21 CFR § 314.650 - Termination of requirements.

---
identifier: "/us/cfr/t21/s314.650"
source: "ecfr"
legal_status: "authoritative_unofficial"
title: "21 CFR § 314.650 - Termination of requirements."
title_number: 21
title_name: "Food and Drugs"
section_number: "314.650"
section_name: "Termination of requirements."
chapter_name: "FOOD AND DRUG ADMINISTRATION, DEPARTMENT OF HEALTH AND HUMAN SERVICES"
subchapter_number: "D"
subchapter_name: "DRUGS FOR HUMAN USE"
part_number: "314"
part_name: "APPLICATIONS FOR FDA APPROVAL TO MARKET A NEW DRUG"
positive_law: false
currency: "2026-04-05"
last_updated: "2026-04-05"
format_version: "1.1.0"
generator: "[email protected]"
authority: "21 U.S.C. 321, 331, 351, 352, 353, 355, 355a, 355f, 356, 356a, 356b, 356c, 356e, 360cc, 360ddd, 360ddd-1, 371, 374, 379e, 379k-1."
regulatory_source: "50 FR 7493, Feb. 22, 1985, unless otherwise noted."
cfr_part: "314"
---


# 314.650 Termination of requirements.

If FDA determines after approval under this subpart that the requirements established in §§ 314.610(b)(2), 314.620, and 314.630 are no longer necessary for the safe and effective use of a drug product, FDA will so notify the applicant.

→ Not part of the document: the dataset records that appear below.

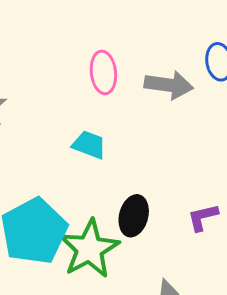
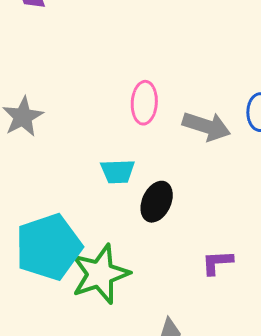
cyan trapezoid: (89, 145) -> (118, 171), turned 147
black ellipse: (134, 216) -> (157, 202), moved

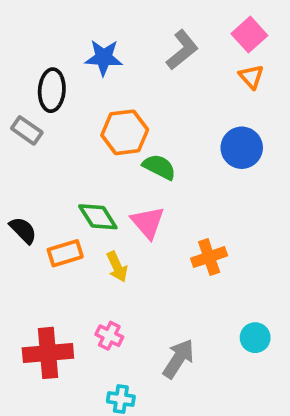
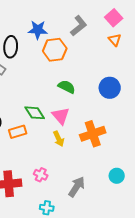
orange hexagon: (125, 132) -> (55, 50), moved
blue circle: (242, 148) -> (110, 88), moved
orange cross: (209, 257) -> (93, 134), size x1.4
yellow arrow: (117, 267) -> (59, 139), moved

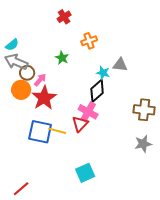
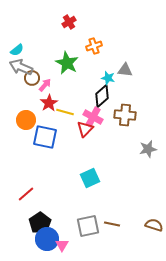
green star: (62, 58) -> (67, 63), size x1.6
orange circle: (21, 90) -> (26, 120), moved
red star: (44, 98) -> (49, 103), size x0.7
brown cross: (144, 110) -> (125, 115), moved
yellow line: (57, 131) -> (65, 112), moved

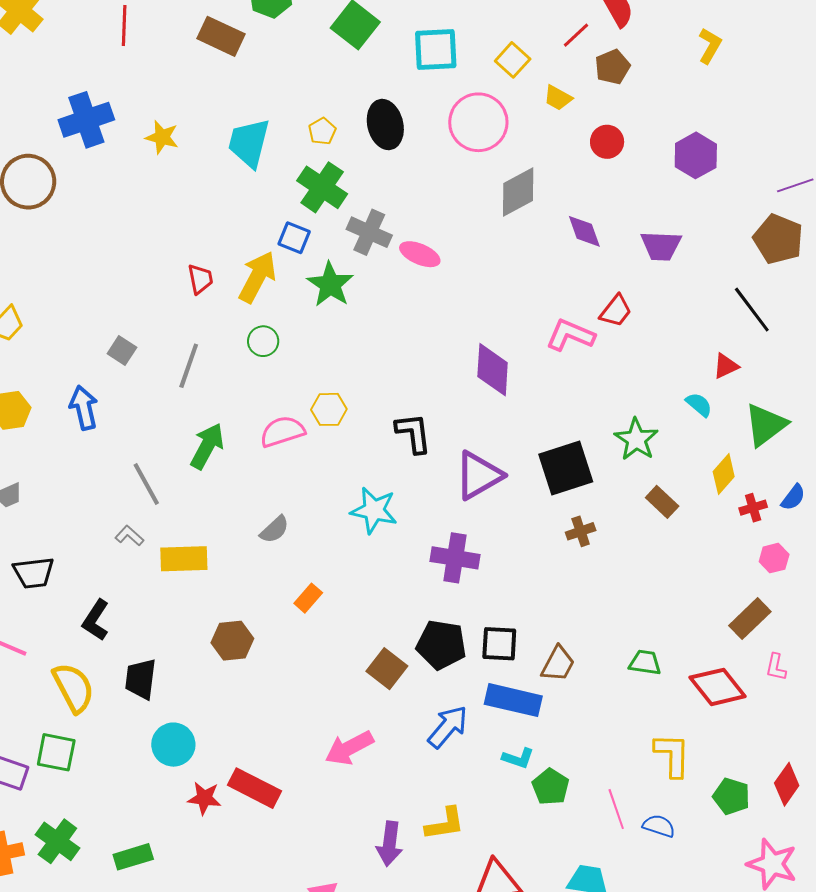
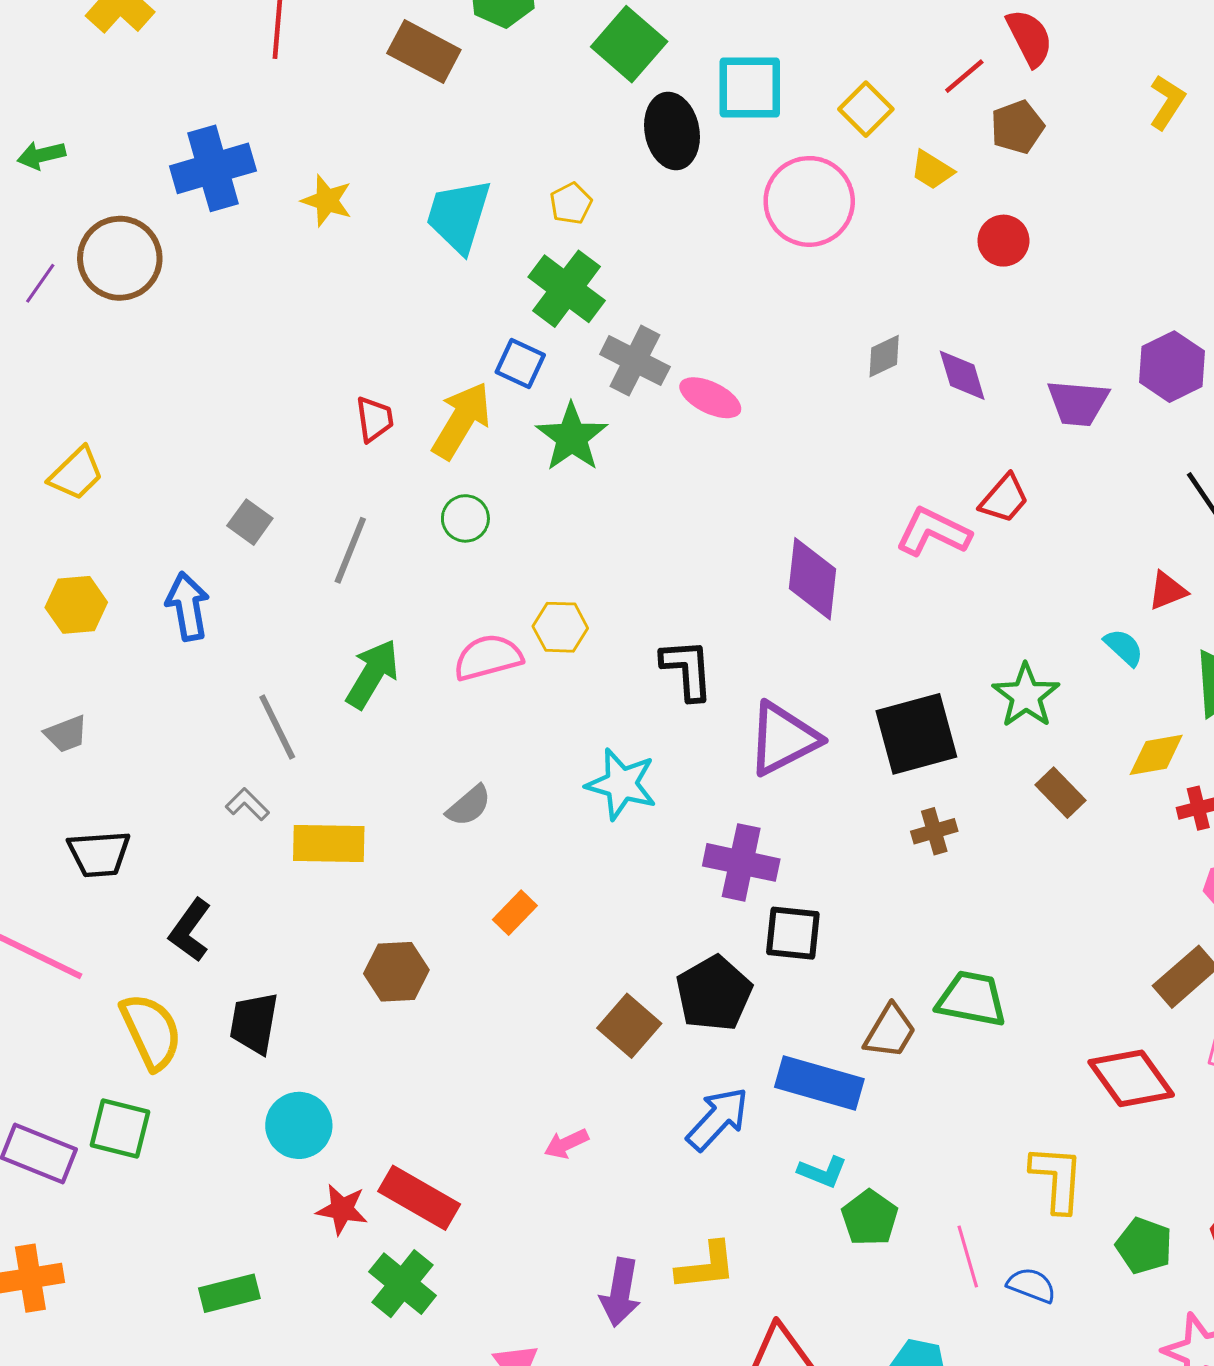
black ellipse: (385, 124) -> (672, 131), moved
purple hexagon: (696, 155) -> (1172, 367), moved
gray diamond: (518, 192) -> (884, 356), moved, size x0.6
yellow diamond: (724, 474) -> (1156, 755), turned 36
black square: (499, 644) -> (793, 933), moved
black pentagon: (441, 645) -> (714, 993), turned 30
green trapezoid: (645, 663) -> (972, 999), moved, size x1.4
pink arrow: (349, 748) -> (566, 1144), size x0.6
green cross: (57, 841) -> (403, 1284), moved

Ordinarily, for drug products approved under § 314.610, these requirements will no longer apply when FDA determines that the postmarketing study verifies and describes the drug product's clinical benefit. For drug products approved under § 314.610, the restrictions would no longer apply when FDA determines that safe use of the drug product can be ensured through appropriate labeling. FDA also retains the discretion to remove specific postapproval requirements upon review of a petition submitted by the sponsor in accordance with § 10.30 of this chapter.